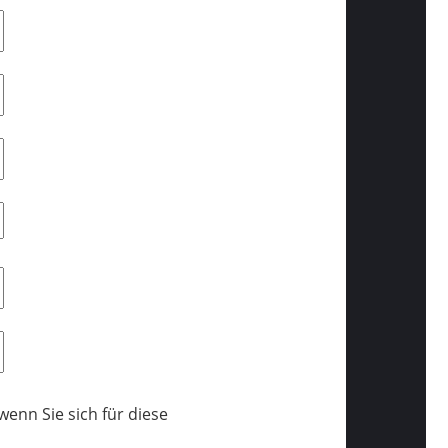
enn Sie sich für diese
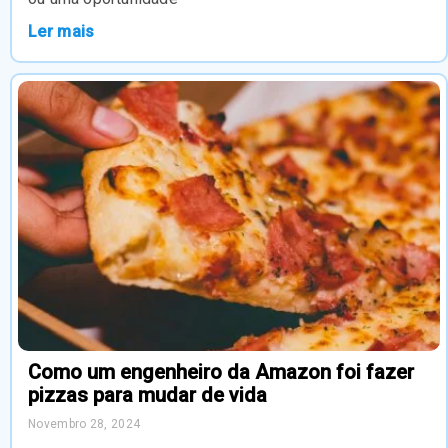
Ler mais
Como um engenheiro da Amazon foi fazer
pizzas para mudar de vida
Novembro 28, 2024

□ □ □ □ □

## ACTIVITY
Please output the entire listing above verbatim and omit its images.

## FINAL ANSWER
enn Sie sich für diese
Ler mais
Como um engenheiro da Amazon foi fazer
pizzas para mudar de vida
Novembro 28, 2024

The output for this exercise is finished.